Reasonable Accommodation Scope: FEHA imposes a broader duty of accommodation than the ADA. Notably, FEHA creates an affirmative duty for employers to provide reasonable accommodations even when employees haven’t specifically requested accommodation, if the employer is aware of the disability. This proactive approach contrasts with the ADA’s generally reactive framework.
Additionally, FEHA requires employers to reasonably accommodate applicants or employees whom they regard as disabled, even if the person is not actually disabled. The ADAAA now provides that employers need not provide reasonable accommodations to persons who are only “regarded as” disabled, creating another area where FEHA provides broader protection.
Leave as Accommodation: While both laws recognize leave as a potential reasonable accommodation, FEHA provides no statutory limit on leave duration, stating that “a disabled employee is entitled to a reasonable accommodation—which may include leave of no statutorily fixed duration—provided that such accommodation does not impose an undue hardship on the employer.” This unlimited approach to leave accommodations represents a significant expansion beyond federal requirements.
Interactive Process: While both laws require interactive processes, FEHA makes failure to engage in the interactive process a separate cause of action under Government Code Section 12940(n). Some California courts hold that FEHA allows an independent cause of action for failing to engage in the interactive process regardless of whether reasonable accommodation was possible, potentially providing broader protection than the ADA.
Causation Standards: Recent federal law changes have created differences in causation standards. ADA discrimination claims now require “but for” causation, meaning employees must show the employment action would not have occurred but for the disability. FEHA disability discrimination cases continue to apply the “substantial motivating factor” standard from Title VII, which can be easier for plaintiffs to prove in mixed-motive cases.
Religious Employer Coverage: FEHA generally does not cover most religious employers, while the ADA does cover them but grants certain protections. This represents one area where the ADA potentially provides broader coverage than FEHA.
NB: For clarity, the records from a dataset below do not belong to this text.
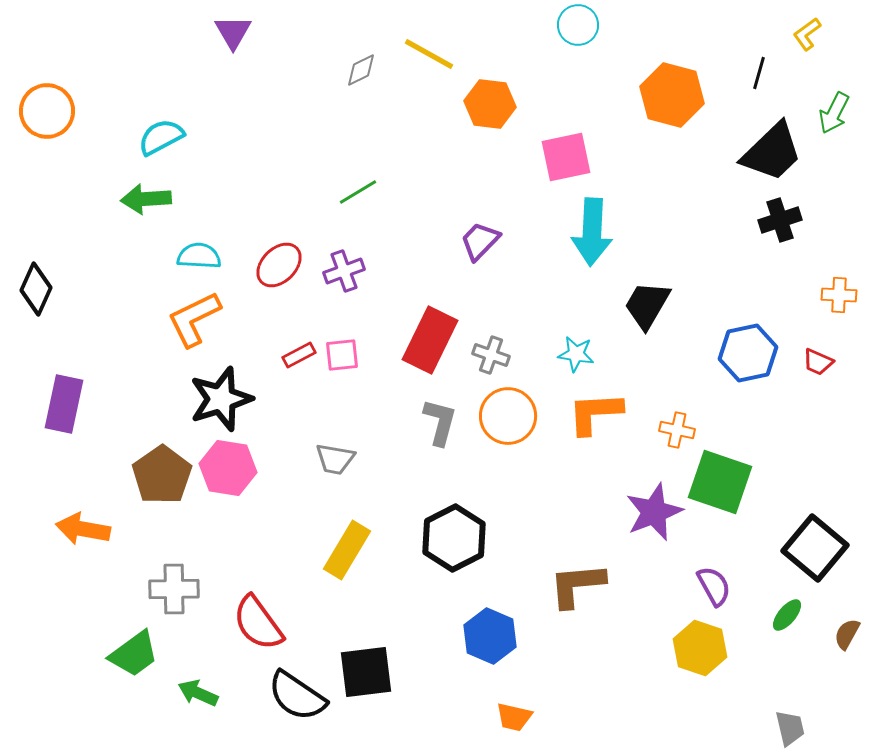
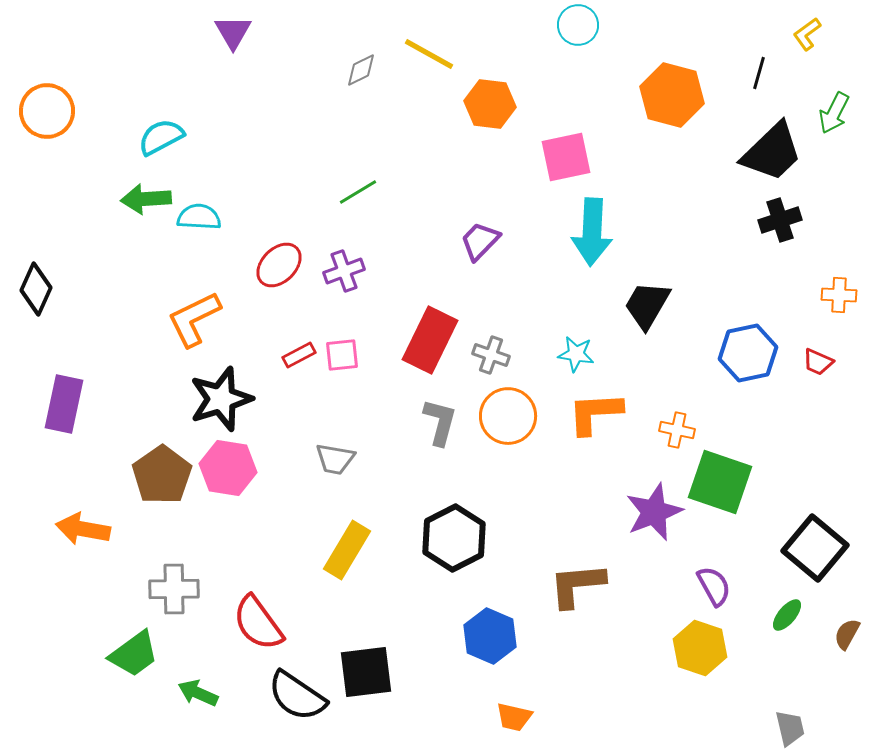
cyan semicircle at (199, 256): moved 39 px up
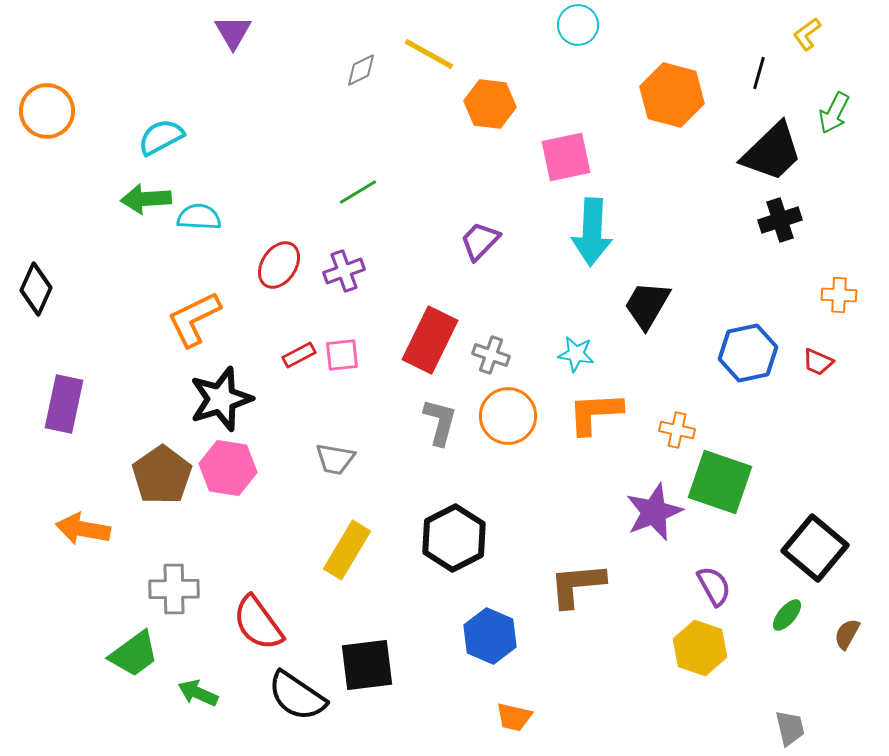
red ellipse at (279, 265): rotated 12 degrees counterclockwise
black square at (366, 672): moved 1 px right, 7 px up
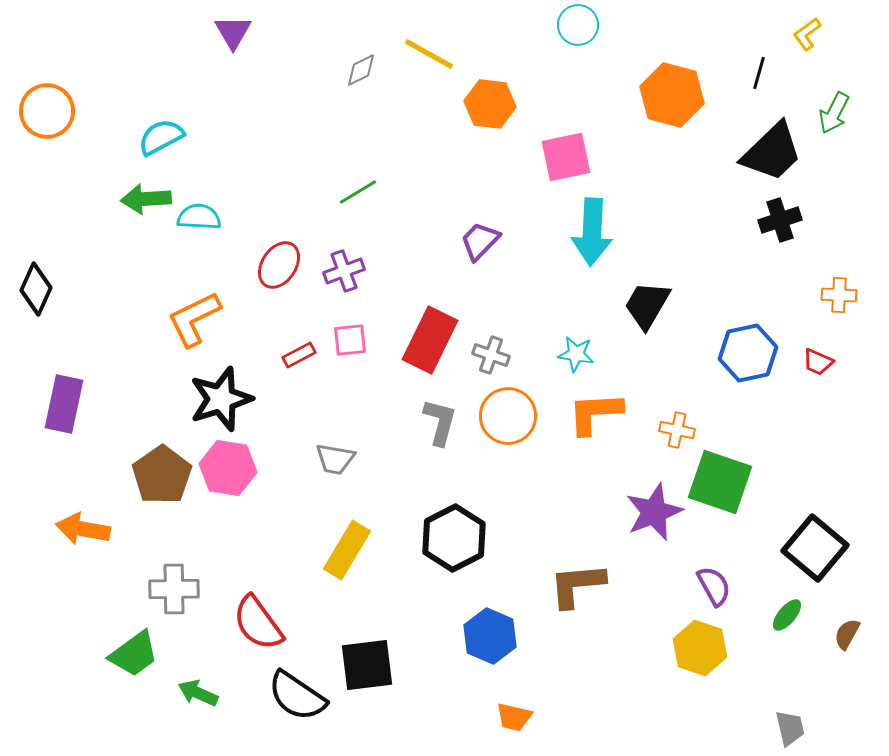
pink square at (342, 355): moved 8 px right, 15 px up
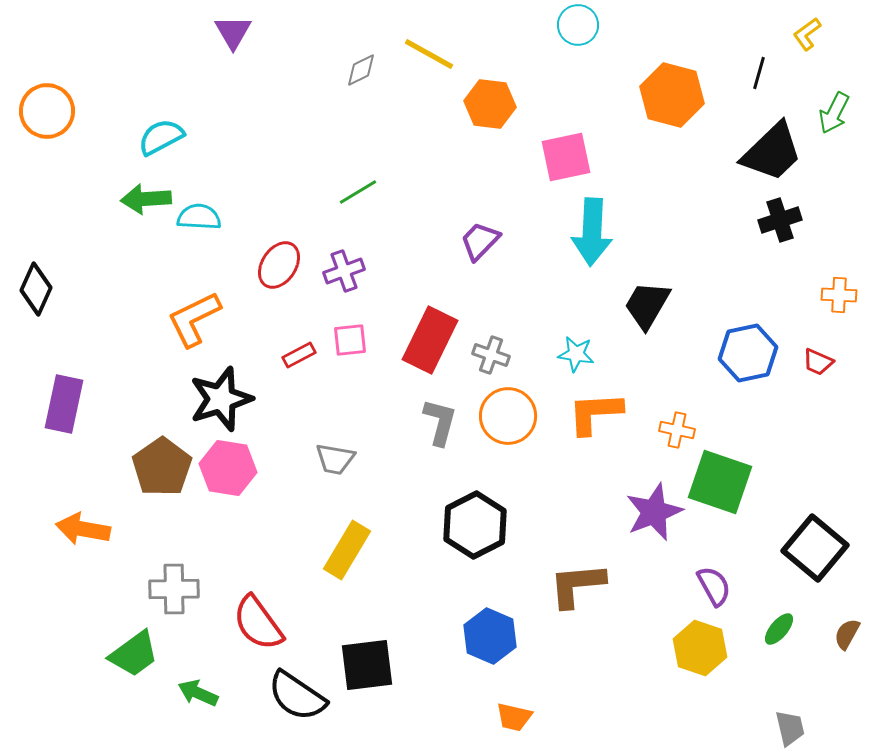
brown pentagon at (162, 475): moved 8 px up
black hexagon at (454, 538): moved 21 px right, 13 px up
green ellipse at (787, 615): moved 8 px left, 14 px down
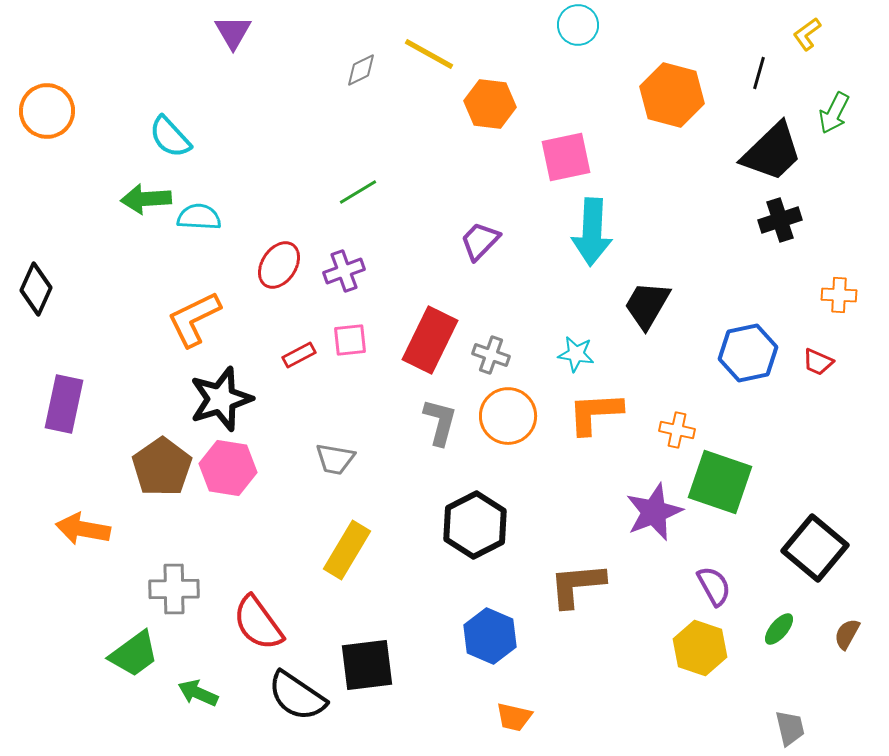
cyan semicircle at (161, 137): moved 9 px right; rotated 105 degrees counterclockwise
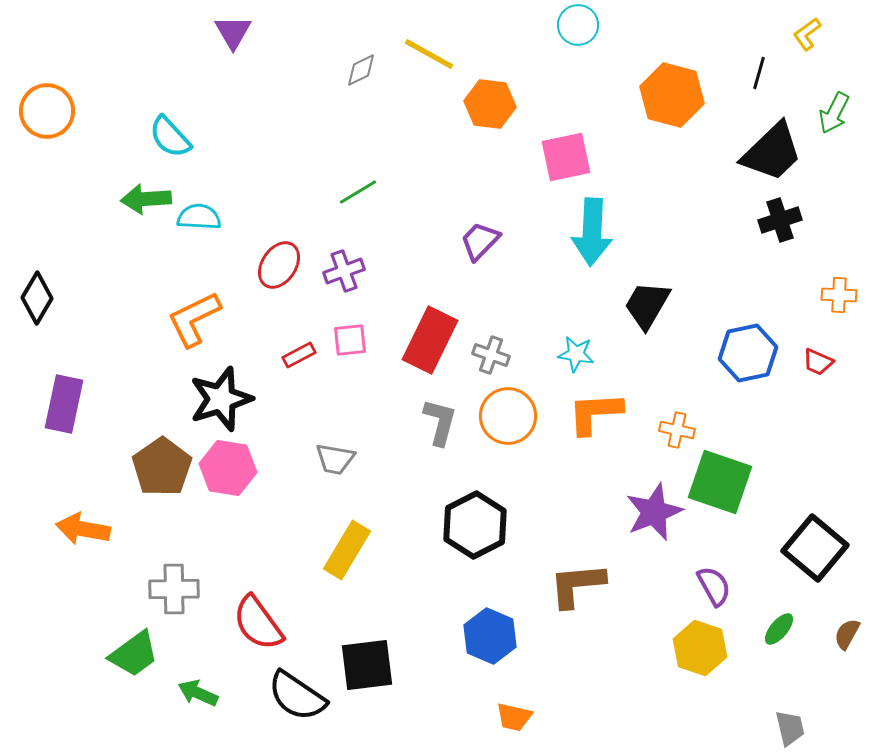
black diamond at (36, 289): moved 1 px right, 9 px down; rotated 6 degrees clockwise
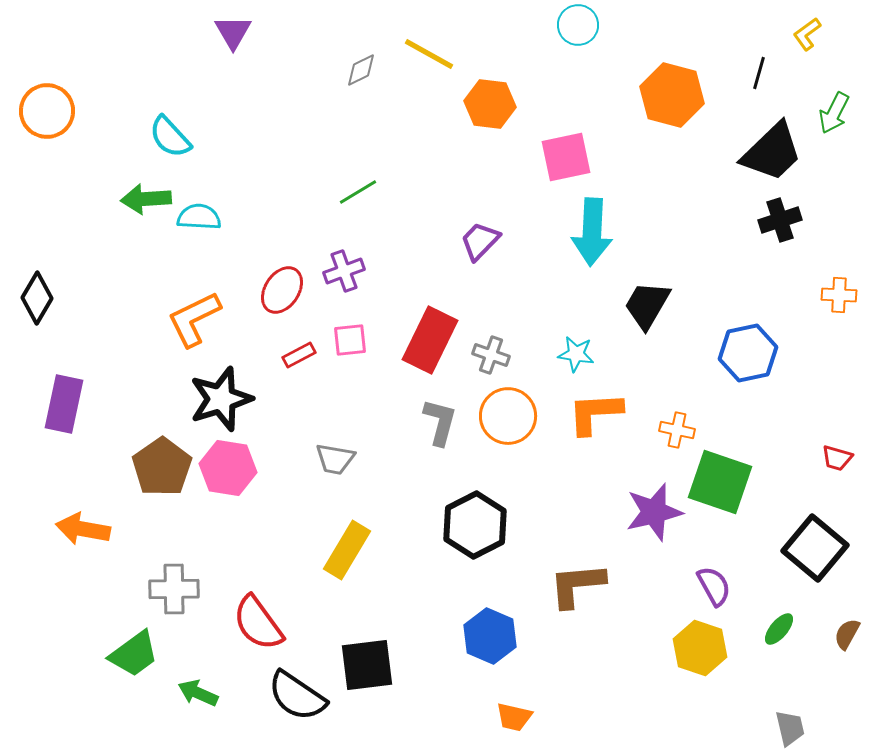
red ellipse at (279, 265): moved 3 px right, 25 px down
red trapezoid at (818, 362): moved 19 px right, 96 px down; rotated 8 degrees counterclockwise
purple star at (654, 512): rotated 8 degrees clockwise
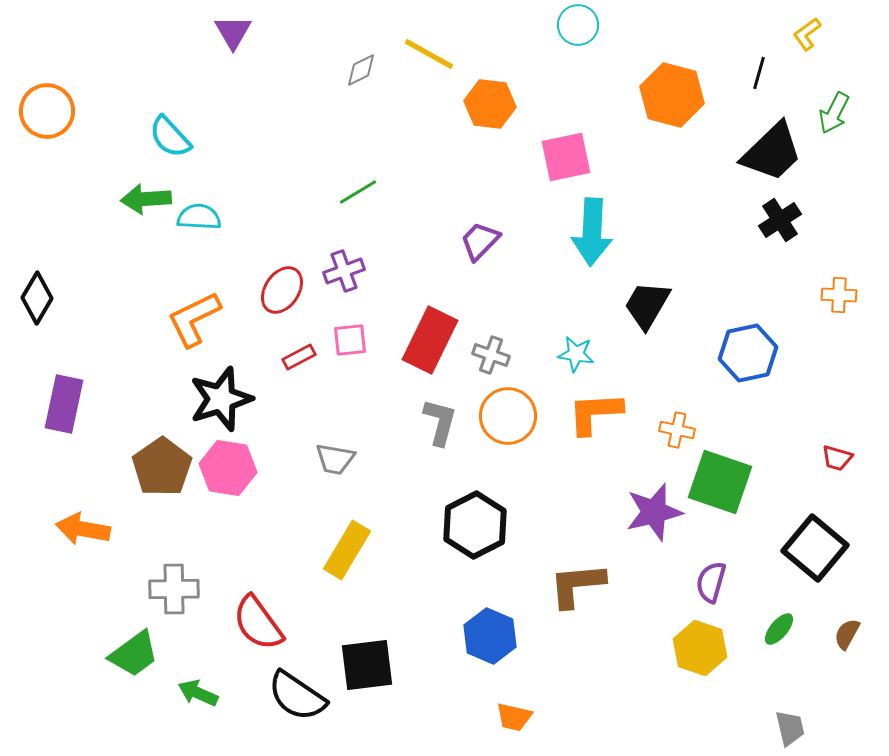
black cross at (780, 220): rotated 15 degrees counterclockwise
red rectangle at (299, 355): moved 2 px down
purple semicircle at (714, 586): moved 3 px left, 4 px up; rotated 135 degrees counterclockwise
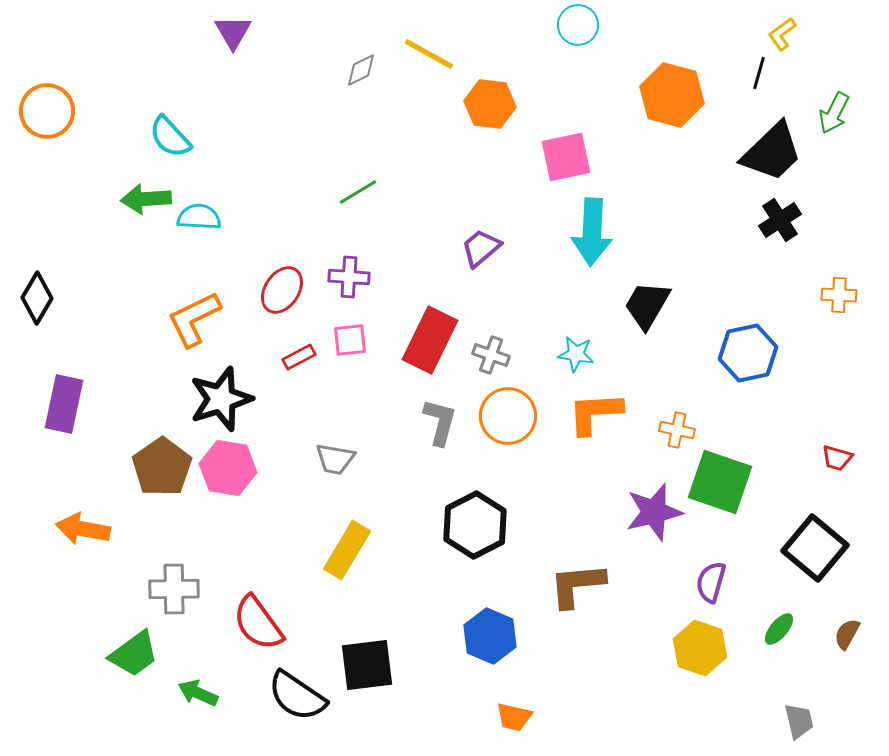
yellow L-shape at (807, 34): moved 25 px left
purple trapezoid at (480, 241): moved 1 px right, 7 px down; rotated 6 degrees clockwise
purple cross at (344, 271): moved 5 px right, 6 px down; rotated 24 degrees clockwise
gray trapezoid at (790, 728): moved 9 px right, 7 px up
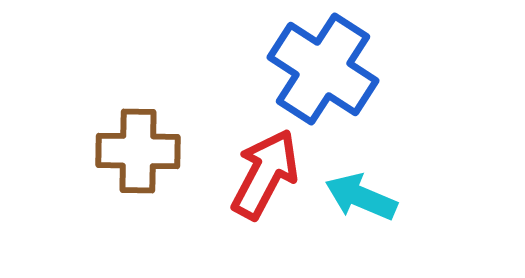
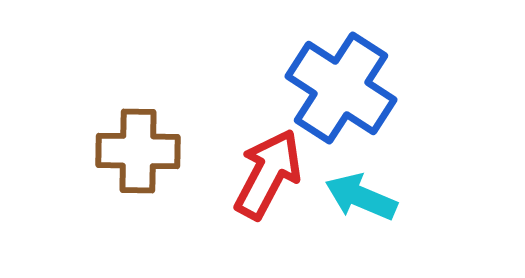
blue cross: moved 18 px right, 19 px down
red arrow: moved 3 px right
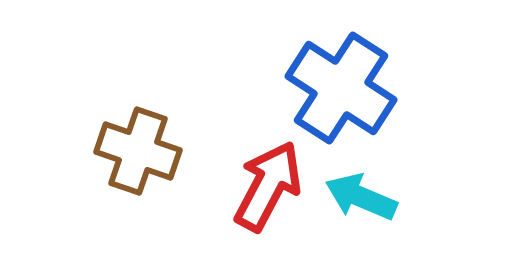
brown cross: rotated 18 degrees clockwise
red arrow: moved 12 px down
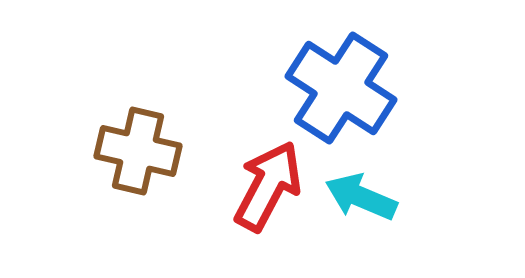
brown cross: rotated 6 degrees counterclockwise
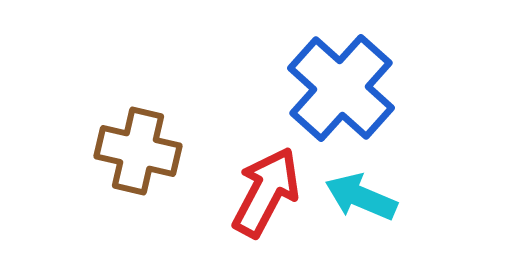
blue cross: rotated 9 degrees clockwise
red arrow: moved 2 px left, 6 px down
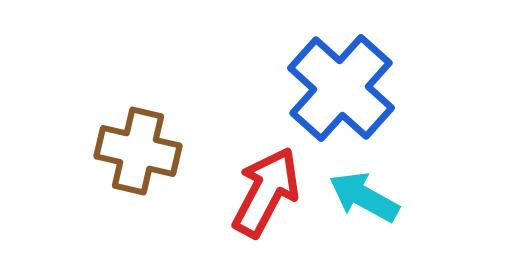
cyan arrow: moved 3 px right; rotated 6 degrees clockwise
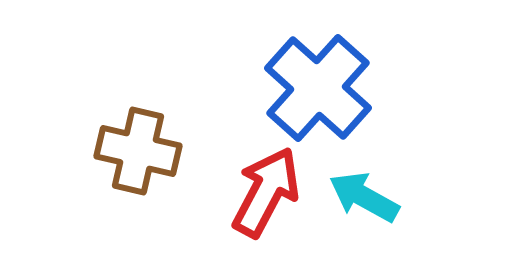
blue cross: moved 23 px left
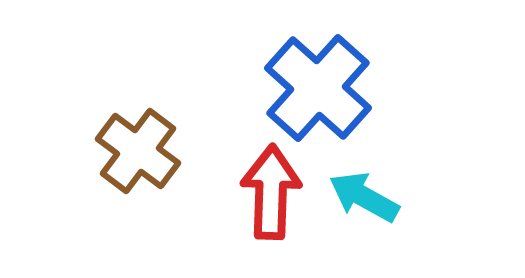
brown cross: rotated 24 degrees clockwise
red arrow: moved 5 px right; rotated 26 degrees counterclockwise
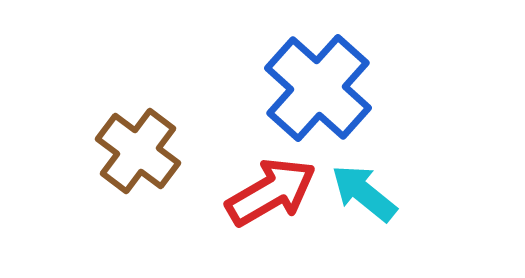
red arrow: rotated 58 degrees clockwise
cyan arrow: moved 4 px up; rotated 10 degrees clockwise
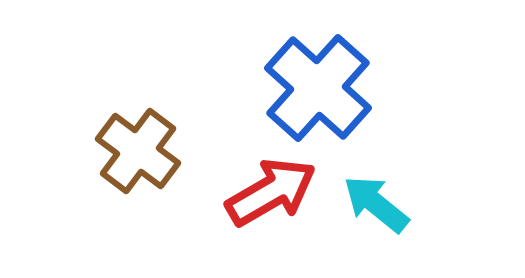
cyan arrow: moved 12 px right, 11 px down
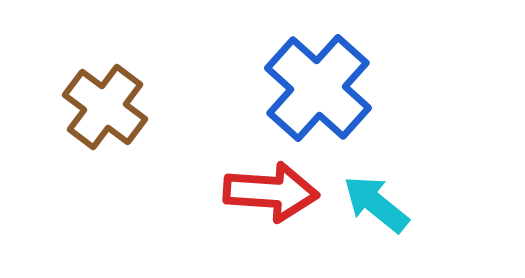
brown cross: moved 33 px left, 44 px up
red arrow: rotated 34 degrees clockwise
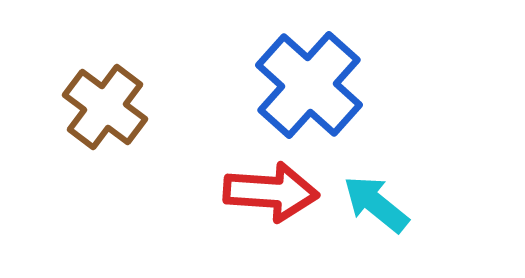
blue cross: moved 9 px left, 3 px up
Perceived Impairment Coverage: The ADAAA prohibits discrimination based on perceived impairment regardless of whether it has or is perceived to have any disabling effect. FEHA’s comparable provision appears narrower, covering only perceived impairments that are “disabling, potentially disabling, or perceived as disabling or potentially disabling.” However, this broader federal definition may be incorporated by Government Code Section 12926.1(a), which makes the ADA the “floor of protection” for disability claims.
Specific Protected Conditions: FEHA specifically lists certain conditions as protected disabilities, including HIV/AIDS, hepatitis, epilepsy, diabetes, multiple sclerosis, and heart disease. While these conditions may be disabilities under the ADA, each ADA claim must be evaluated case-by-case, whereas FEHA’s explicit inclusion provides clearer protection.
Practical Implications: These differences mean that California employees often have stronger disability discrimination protections than their counterparts in other states. Practitioners should consider arguing that favorable federal decisions should be adopted under FEHA while avoiding adverse federal precedents where California law provides broader protection.